Corte XXIV
Pisa el toro la tierra y la ceniza,
pisa sobre una materia occisa, semoviente,
la osamenta pisada oscuramente y suscitada
al paso de la pezuña estuporosa,
calavera nula y hecha triza, calavera,
sémola de molienda y sementera,
harina humana del nadie, nada, nunca.
Pisa sobre polvo sin nombre, sobre
lisa taba anónima animada.
Al paso furioso del porte se levanta pampeana
polvareda, los despojos, los corpúsculos, los ápices
de nuestras extremas llanuras, entonados
al calor de una respiración alucinada
de un animal atroz de primavera,
nuestras florales moléculas de amores fósiles,
nuestras prímulas, escrupulosamente
pisoteadas por años de cuadrupedia
negra, años de dolor calavernario,
polvo de ombú, polvo primario,
tierra y ceniza en bolsa de arpillera.
Y esto que se escribe en Tauro,
esto que soporta la escritura,
un argentinosauirio,
un toro, una letra, una pavura.
Corte XXVII
Un hombre incendió el porche de su casa;
su perro, un siberiano, alcanzó a salvarse
dando un salto sobre la corona de ligustros encendidos.
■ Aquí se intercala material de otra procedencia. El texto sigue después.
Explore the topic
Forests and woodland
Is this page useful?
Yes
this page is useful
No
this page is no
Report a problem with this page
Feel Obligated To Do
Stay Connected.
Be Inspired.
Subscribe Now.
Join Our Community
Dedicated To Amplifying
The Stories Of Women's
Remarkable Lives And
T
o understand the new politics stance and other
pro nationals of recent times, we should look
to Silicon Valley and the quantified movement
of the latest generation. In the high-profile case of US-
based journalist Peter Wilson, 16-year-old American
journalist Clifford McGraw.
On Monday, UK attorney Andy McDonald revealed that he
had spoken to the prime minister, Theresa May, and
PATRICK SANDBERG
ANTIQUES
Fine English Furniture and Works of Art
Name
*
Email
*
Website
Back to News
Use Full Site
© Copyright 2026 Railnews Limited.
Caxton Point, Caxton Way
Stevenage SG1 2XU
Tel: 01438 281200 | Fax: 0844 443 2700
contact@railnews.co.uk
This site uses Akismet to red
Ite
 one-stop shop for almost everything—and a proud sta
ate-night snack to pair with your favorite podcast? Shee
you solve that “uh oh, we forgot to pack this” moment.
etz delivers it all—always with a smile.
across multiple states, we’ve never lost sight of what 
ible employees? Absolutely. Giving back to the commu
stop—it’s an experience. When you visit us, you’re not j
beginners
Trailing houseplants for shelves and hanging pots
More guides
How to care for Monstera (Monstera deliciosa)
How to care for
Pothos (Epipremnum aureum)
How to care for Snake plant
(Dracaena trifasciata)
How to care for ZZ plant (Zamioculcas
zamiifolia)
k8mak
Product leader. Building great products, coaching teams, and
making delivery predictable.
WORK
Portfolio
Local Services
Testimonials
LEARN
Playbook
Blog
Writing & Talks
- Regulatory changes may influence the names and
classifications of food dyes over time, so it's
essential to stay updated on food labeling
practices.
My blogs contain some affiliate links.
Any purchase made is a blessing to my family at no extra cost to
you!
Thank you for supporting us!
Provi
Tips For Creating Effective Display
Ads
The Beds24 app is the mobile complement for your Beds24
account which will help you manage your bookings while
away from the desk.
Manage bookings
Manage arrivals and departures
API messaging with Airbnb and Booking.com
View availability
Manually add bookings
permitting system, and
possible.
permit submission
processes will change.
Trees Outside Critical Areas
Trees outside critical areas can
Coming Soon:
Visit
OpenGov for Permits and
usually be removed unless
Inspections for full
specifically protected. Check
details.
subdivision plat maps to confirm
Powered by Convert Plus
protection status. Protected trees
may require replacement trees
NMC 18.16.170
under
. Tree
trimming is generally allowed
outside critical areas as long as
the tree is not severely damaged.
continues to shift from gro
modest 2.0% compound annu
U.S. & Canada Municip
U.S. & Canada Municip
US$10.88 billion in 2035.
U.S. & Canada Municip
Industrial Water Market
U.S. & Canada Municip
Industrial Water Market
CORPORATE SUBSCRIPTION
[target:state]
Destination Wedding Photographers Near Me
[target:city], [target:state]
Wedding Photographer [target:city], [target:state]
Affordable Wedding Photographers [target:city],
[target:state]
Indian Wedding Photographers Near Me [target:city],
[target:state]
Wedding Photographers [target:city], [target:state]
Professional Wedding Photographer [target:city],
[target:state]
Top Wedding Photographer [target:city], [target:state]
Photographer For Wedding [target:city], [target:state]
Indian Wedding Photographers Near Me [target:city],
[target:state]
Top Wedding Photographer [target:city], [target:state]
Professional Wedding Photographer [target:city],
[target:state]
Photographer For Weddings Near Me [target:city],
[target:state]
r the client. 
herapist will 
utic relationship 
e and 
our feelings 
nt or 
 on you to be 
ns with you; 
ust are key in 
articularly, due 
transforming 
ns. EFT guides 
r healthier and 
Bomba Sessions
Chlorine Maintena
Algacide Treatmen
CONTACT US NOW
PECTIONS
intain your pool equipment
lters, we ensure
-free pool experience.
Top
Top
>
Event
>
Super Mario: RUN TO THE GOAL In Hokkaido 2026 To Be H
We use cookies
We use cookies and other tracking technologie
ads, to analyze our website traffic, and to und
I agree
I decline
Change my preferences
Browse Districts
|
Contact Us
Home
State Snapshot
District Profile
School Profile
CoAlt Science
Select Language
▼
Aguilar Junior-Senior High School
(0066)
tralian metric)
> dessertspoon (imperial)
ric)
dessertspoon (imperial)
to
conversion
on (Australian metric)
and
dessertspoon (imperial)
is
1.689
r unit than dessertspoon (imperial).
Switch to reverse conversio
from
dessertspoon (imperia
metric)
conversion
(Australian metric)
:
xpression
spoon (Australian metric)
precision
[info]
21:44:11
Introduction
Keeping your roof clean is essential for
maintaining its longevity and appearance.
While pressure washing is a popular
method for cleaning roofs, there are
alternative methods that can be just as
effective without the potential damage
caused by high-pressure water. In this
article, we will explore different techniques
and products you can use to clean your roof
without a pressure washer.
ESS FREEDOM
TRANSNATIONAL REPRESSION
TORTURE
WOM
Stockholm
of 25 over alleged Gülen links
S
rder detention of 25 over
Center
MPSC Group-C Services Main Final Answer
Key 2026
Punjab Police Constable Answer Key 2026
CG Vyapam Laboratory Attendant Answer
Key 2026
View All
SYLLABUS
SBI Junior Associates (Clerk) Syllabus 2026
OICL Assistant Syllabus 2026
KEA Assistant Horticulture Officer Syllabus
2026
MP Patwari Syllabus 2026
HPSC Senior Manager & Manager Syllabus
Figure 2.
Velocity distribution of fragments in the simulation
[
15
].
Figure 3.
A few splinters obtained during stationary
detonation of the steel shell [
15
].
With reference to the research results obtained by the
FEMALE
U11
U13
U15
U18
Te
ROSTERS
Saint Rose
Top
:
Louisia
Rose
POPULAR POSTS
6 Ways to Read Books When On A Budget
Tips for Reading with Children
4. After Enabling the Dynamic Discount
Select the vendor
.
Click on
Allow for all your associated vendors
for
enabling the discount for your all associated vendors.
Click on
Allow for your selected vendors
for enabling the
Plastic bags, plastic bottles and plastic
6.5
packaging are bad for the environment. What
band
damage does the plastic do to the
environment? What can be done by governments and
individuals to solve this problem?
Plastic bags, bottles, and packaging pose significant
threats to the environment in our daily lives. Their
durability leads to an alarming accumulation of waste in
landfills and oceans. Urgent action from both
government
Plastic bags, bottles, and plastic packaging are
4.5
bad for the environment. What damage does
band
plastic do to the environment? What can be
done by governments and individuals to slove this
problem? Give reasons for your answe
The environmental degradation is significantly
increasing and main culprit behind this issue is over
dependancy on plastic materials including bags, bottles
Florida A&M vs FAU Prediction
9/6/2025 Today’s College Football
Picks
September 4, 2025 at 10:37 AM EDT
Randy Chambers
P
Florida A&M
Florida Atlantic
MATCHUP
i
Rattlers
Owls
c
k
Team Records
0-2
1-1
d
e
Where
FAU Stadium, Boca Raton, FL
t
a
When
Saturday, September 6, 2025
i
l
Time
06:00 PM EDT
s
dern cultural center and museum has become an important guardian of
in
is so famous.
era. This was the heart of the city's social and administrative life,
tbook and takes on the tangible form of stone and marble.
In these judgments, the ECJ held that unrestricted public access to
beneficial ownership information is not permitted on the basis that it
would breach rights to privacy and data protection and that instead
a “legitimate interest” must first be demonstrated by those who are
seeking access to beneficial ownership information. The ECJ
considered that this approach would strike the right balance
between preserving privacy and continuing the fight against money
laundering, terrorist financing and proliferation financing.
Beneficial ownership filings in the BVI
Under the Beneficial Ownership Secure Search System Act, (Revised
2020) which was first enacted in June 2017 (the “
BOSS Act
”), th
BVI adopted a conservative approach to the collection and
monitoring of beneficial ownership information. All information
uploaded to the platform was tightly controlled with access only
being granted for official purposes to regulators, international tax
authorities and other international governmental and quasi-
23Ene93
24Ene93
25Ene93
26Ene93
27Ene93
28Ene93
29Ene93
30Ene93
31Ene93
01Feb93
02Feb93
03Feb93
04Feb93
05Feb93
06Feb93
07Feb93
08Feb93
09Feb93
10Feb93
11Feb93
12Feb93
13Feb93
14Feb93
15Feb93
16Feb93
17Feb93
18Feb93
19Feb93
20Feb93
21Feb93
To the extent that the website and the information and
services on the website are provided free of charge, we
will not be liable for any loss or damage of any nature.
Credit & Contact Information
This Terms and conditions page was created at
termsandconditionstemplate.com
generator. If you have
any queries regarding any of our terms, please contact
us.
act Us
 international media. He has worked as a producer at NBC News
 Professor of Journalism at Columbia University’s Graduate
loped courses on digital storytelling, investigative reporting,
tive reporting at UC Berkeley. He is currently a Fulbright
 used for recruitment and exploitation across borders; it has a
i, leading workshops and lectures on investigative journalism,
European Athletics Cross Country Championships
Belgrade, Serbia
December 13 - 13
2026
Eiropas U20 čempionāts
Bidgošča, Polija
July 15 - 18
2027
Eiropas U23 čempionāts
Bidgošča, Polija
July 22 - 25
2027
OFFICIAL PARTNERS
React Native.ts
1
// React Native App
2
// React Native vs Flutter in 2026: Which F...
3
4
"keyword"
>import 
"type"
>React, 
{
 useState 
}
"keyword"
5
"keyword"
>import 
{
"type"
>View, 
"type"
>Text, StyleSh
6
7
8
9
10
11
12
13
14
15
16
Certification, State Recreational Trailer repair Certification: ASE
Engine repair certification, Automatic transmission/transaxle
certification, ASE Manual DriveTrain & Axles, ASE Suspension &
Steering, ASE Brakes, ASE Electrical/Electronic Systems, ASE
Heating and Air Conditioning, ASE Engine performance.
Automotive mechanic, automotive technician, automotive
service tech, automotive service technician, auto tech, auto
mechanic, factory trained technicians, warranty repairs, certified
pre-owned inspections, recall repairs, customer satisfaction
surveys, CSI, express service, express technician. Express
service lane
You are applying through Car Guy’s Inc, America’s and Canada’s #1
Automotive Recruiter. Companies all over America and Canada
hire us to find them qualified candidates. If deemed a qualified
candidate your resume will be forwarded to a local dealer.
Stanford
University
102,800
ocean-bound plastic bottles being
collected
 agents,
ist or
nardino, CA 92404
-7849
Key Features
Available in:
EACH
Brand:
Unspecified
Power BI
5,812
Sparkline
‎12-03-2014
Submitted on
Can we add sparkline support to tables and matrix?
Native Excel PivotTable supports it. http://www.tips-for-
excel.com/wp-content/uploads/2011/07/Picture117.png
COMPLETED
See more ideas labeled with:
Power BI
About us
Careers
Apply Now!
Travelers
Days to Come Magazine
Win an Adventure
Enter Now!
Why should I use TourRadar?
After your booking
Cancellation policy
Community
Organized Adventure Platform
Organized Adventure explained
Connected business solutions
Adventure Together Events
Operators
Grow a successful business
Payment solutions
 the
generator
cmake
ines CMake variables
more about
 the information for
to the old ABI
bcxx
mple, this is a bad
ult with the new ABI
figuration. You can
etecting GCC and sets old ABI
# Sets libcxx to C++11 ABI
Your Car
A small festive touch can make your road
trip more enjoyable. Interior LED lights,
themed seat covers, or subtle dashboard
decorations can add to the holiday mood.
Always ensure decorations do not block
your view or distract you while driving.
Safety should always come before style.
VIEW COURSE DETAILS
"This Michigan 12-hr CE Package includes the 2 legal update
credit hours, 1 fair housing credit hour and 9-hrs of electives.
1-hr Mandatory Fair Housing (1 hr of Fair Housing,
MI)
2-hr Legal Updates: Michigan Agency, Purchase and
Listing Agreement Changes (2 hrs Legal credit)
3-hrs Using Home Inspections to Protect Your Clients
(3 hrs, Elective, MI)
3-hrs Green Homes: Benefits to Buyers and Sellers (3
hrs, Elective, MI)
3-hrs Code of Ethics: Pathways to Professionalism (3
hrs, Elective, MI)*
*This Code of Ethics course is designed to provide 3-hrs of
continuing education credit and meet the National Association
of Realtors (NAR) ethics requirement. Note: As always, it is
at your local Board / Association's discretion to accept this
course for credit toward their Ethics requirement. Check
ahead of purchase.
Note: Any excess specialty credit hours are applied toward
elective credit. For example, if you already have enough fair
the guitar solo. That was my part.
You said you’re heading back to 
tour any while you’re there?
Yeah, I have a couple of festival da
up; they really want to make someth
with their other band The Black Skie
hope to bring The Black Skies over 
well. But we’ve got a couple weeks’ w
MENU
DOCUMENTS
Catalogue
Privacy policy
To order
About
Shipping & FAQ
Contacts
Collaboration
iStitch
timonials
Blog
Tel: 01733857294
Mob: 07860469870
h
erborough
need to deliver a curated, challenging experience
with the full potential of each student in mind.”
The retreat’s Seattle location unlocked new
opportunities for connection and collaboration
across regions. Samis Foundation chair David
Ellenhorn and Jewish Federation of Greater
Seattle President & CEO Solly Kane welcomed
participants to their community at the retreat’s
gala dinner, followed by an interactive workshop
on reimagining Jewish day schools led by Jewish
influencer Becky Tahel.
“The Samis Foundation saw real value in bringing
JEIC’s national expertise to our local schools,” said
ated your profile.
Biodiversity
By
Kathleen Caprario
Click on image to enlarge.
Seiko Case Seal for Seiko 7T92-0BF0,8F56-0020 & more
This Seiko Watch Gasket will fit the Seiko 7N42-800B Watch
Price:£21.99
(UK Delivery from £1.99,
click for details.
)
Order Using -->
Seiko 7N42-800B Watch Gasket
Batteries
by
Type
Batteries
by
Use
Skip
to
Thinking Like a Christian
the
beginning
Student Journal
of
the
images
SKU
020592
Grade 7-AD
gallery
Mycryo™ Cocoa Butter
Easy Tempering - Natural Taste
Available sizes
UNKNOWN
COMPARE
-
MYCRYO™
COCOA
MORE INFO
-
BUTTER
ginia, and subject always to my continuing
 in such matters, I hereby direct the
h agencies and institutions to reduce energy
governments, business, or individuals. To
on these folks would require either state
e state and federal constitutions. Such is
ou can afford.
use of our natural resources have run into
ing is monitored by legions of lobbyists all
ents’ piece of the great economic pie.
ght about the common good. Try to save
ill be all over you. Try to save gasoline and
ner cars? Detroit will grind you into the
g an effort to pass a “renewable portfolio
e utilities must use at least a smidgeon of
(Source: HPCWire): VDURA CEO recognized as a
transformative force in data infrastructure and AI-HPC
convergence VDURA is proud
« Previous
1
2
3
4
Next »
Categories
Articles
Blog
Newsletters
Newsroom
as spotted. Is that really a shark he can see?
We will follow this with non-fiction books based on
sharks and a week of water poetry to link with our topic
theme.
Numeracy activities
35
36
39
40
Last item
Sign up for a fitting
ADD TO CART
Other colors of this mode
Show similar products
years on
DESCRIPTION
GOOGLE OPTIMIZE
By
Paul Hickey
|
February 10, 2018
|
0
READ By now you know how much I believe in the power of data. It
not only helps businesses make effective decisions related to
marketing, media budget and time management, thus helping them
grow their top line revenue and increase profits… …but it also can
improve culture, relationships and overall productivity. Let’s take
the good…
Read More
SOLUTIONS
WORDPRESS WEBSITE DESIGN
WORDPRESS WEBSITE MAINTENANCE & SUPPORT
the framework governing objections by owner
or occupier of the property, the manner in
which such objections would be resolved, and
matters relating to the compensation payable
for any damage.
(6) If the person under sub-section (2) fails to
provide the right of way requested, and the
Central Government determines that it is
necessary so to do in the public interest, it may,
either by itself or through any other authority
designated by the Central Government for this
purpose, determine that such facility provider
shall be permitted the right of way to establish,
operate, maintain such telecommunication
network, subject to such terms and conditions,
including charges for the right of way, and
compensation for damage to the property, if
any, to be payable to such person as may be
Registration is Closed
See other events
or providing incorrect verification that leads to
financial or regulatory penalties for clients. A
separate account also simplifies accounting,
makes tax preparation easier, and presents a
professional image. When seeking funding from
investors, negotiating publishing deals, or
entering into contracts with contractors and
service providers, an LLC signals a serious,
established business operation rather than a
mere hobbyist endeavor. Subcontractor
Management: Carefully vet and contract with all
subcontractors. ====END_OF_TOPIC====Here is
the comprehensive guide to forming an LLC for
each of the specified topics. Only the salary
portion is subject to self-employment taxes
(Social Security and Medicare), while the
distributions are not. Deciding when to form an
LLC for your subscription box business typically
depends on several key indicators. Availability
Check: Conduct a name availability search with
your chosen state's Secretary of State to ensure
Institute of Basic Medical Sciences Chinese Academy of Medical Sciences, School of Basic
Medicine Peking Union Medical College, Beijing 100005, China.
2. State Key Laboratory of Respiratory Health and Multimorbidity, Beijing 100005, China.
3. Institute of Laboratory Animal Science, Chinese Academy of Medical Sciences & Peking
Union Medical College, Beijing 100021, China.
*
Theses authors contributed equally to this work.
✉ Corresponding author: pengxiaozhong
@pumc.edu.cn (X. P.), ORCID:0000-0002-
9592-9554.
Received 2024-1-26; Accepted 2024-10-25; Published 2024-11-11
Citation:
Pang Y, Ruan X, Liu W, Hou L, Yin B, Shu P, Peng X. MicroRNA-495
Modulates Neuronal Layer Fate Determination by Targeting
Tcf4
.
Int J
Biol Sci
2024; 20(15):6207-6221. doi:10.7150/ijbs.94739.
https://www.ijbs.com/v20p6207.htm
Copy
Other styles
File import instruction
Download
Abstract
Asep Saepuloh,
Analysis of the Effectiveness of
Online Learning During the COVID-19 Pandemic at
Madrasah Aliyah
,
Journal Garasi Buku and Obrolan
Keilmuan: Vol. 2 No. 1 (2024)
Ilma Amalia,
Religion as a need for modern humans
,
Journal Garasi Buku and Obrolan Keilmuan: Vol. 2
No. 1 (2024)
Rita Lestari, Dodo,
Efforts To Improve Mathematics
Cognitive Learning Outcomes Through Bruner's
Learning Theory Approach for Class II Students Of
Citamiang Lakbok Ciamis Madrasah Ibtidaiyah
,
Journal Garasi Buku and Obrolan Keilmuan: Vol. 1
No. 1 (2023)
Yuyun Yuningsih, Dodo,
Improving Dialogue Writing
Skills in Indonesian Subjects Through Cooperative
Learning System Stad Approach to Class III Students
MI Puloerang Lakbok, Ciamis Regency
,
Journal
Decía que era un alfil de Tlön y que sólo ardiendo
en llamas podría la humanidad purificarse.
Sus propios hijos, uno arquitecto y el otro soldador de precisión
en la represa de Yaciretá, lo arrastraron hasta la ambulancia.
Ahora, la guirnalda color miel, que circunvala la gloriosa
diadema central del universo, de donde se difunden
las órbitas destinales de los seres del mandala, se inflama.
Una tupida pedrería de alabastros fosfénicos se abate
contra la corteza de la tierra, siguiendo la dilatación
entrópica de Escher, creando gigantes cafetos y bambúes
naranjas y turquesas, coronados de fractales de materia marina
adornados de orquídeas policromas, secundadas de ondinas,
anémonas y manatíes con glifos de polifan nacarados.
Bajo el principio tautológico de que los espejos y la cópula
son abominables, un hombre prendió fuego a su jardín.
Decía que la suerte de la literatura argentina radicaba
en la veloz consumación de su extinción.
Lo había escuchado en una balada de los Dead, Sugar Magnolia,
había el visto el fin del mundo literario en los ojos de su perro,
un siberiano llamado Mastronardi.
Ahora, esta escritura escudriña en el vientre de un caleidoscopio
‹cada arabesco del caleidoscopio›,
la multiplicación simétrica de lo mismo,
la duplicación de la misma escritura,
la escritura dúplice multiplicada.
El poema devorado por la voracidad del prisma.